Now back around $1 trillion, the crypto market is only marginally above the approximately $830 billion mark it reached in early 2018 before the last winter set in, spurring a downdraft that sent the market to as low as about $100 billion at its depths, according to CoinMarketCap data.

Then, digital assets were the playground of dedicated retail investors and a select number of crypto-focused funds. This time around, the sector has built a broader appeal, causing regulators to frequently intervene with statements warning consumers of the risk of trading such assets.

Hard currency reserves

Though most of the financial world is taking a beating in 2022, the recent crypto market crash was amplified by its experimental and speculative nature, wiping out small-town traders who stuck their life savings in untested projects like Terra with little recourse.

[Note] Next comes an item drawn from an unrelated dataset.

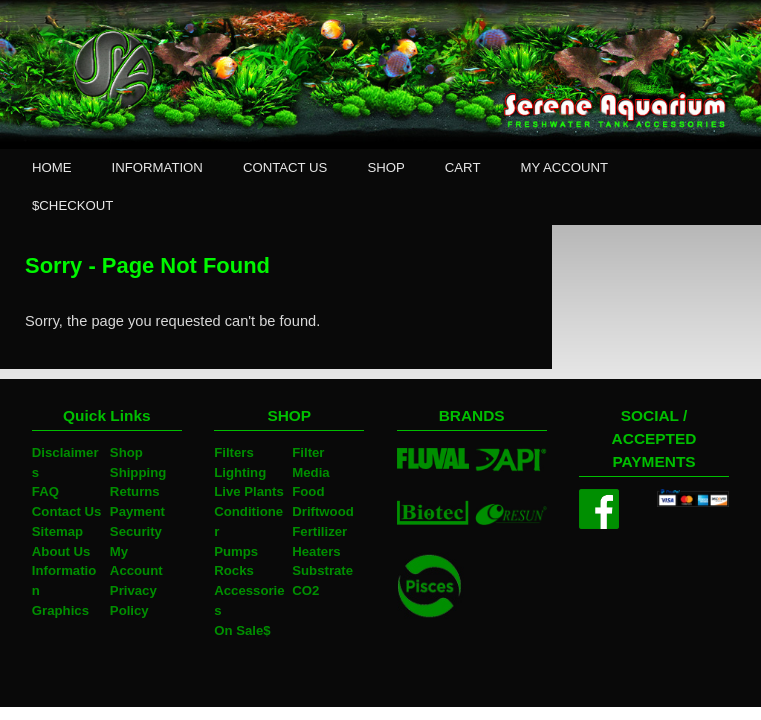  I want to click on $CHECKOUT, so click(72, 205).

Many start-ups born out of the last freeze have sought out venture capital funding as a more traditional route to raising cash. Behemoths like Andreessen Horowitz and Sequoia Capital collectively plugged almost $43 billion into the sector since late 2020 when the last bull market began, according to data from PitchBook.

Also read: Crypto winter prods firms to freeze hiring, but all hope’s not lost

This means that instead of relying on crypto wealth, some of its biggest players actually have vast reserves of hard currency stored to get them through the blizzard as they work on growing new blockchains or building decentralized media platforms. On the other hand, the recent end to the bull market means they’ve been spending that cash much faster than it’s been coming in.